## Assignment
Transcribe exactly the lines from the one containing "DANH MỤC SẢN PHẨM" through the end of the data, both included. Leave out pictures.

## Input for this task

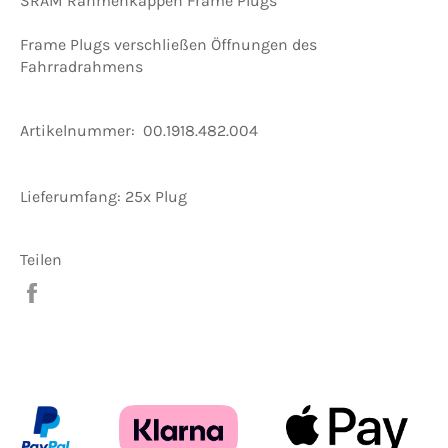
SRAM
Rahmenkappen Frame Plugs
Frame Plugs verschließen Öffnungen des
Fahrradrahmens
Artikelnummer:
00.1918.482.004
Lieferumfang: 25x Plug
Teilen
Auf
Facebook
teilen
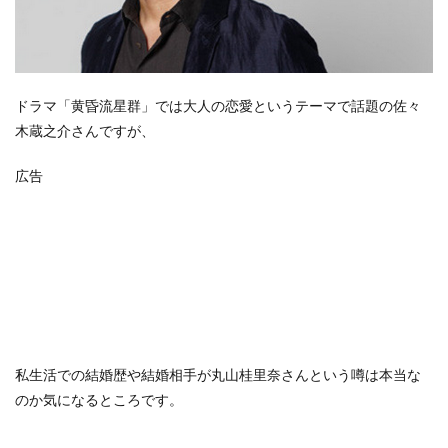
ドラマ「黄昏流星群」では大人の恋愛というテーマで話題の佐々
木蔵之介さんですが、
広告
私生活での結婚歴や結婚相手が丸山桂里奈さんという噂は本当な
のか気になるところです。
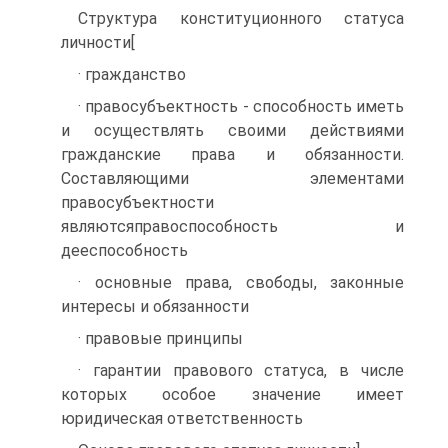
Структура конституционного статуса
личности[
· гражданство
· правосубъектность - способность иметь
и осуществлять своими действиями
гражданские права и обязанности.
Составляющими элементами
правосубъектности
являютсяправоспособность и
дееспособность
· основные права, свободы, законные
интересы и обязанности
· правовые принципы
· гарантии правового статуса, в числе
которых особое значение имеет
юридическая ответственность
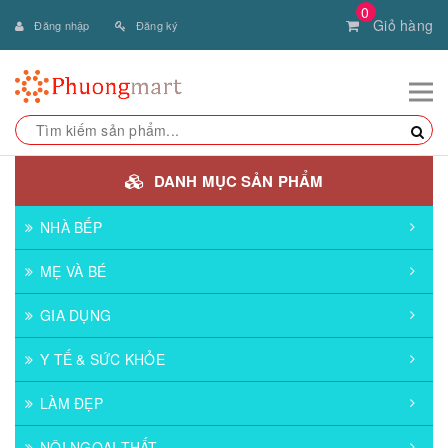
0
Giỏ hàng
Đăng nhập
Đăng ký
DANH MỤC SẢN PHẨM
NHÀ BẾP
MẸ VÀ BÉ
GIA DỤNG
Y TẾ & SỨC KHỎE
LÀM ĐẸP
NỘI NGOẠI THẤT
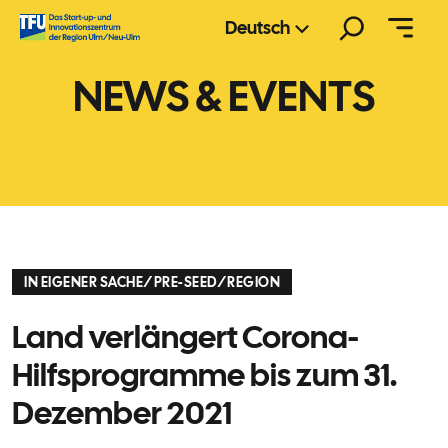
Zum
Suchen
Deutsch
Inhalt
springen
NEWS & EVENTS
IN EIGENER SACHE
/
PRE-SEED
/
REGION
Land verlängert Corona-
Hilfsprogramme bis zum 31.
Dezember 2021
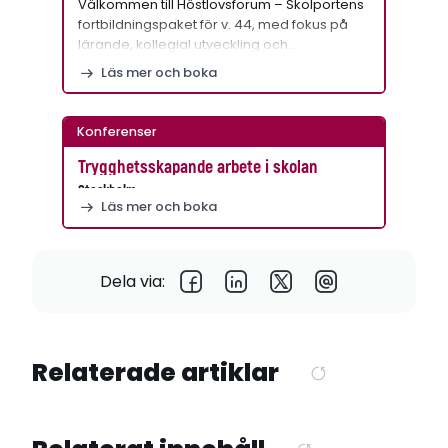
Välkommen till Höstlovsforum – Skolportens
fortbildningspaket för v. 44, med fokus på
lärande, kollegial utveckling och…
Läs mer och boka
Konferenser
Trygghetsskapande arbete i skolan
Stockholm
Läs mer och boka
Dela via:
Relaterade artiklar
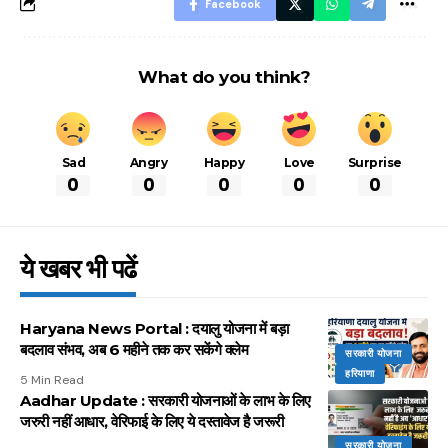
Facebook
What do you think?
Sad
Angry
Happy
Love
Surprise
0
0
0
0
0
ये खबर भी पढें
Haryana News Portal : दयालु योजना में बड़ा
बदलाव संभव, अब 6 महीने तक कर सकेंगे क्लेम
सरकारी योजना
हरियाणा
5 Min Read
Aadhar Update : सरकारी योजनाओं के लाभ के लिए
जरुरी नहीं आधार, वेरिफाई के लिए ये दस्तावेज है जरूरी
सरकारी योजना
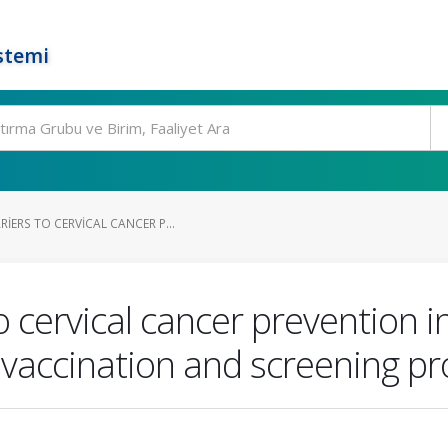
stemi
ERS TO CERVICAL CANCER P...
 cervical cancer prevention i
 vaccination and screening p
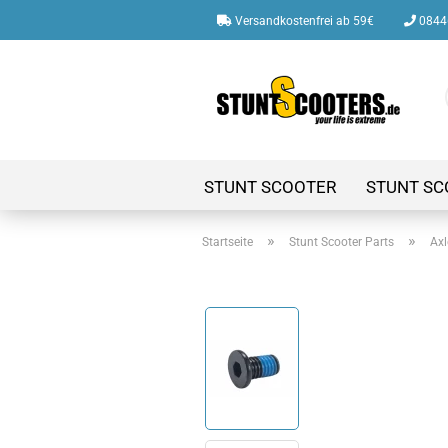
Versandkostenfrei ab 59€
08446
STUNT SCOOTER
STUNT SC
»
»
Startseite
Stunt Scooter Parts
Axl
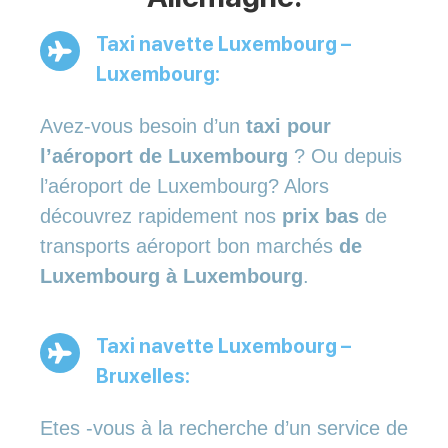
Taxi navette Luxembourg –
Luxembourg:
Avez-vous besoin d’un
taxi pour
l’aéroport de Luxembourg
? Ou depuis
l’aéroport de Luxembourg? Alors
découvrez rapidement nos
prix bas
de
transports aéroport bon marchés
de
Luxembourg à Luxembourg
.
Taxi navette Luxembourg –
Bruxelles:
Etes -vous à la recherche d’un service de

## Answer to the exercise
DANH MỤC SẢN PHẨM
NHÀ BẾP
MẸ VÀ BÉ
GIA DỤNG
Y TẾ & SỨC KHỎE
LÀM ĐẸP
NỘI NGOẠI THẤT
Zum
Suchen
Deutsch
Inhalt
springen
NEWS & EVENTS
IN EIGENER SACHE
/
PRE-SEED
/
REGION
Land verlängert Corona-
Hilfsprogramme bis zum 31.
Dezember 2021
Välkommen till Höstlovsforum – Skolportens
fortbildningspaket för v. 44, med fokus på
lärande, kollegial utveckling och…
Läs mer och boka
Konferenser
Trygghetsskapande arbete i skolan
Stockholm
Läs mer och boka
Dela via:
Relaterade artiklar
Facebook
What do you think?
Sad
Angry
Happy
Love
Surprise
0
0
0
0
0
ये खबर भी पढें
Haryana News Portal : दयालु योजना में बड़ा
बदलाव संभव, अब 6 महीने तक कर सकेंगे क्लेम
सरकारी योजना
हरियाणा
5 Min Read
Aadhar Update : सरकारी योजनाओं के लाभ के लिए
जरुरी नहीं आधार, वेरिफाई के लिए ये दस्तावेज है जरूरी
सरकारी योजना
stemi
ERS TO CERVICAL CANCER P...
 cervical cancer prevention i
 vaccination and screening p
Versandkostenfrei ab 59€
08446
STUNT SCOOTER
STUNT SC
»
»
Startseite
Stunt Scooter Parts
Axl
Taxi navette Luxembourg –
Luxembourg:
Avez-vous besoin d’un
taxi pour
l’aéroport de Luxembourg
? Ou depuis
l’aéroport de Luxembourg? Alors
découvrez rapidement nos
prix bas
de
transports aéroport bon marchés
de
Luxembourg à Luxembourg
.
Taxi navette Luxembourg –
Bruxelles:
Etes -vous à la recherche d’un service de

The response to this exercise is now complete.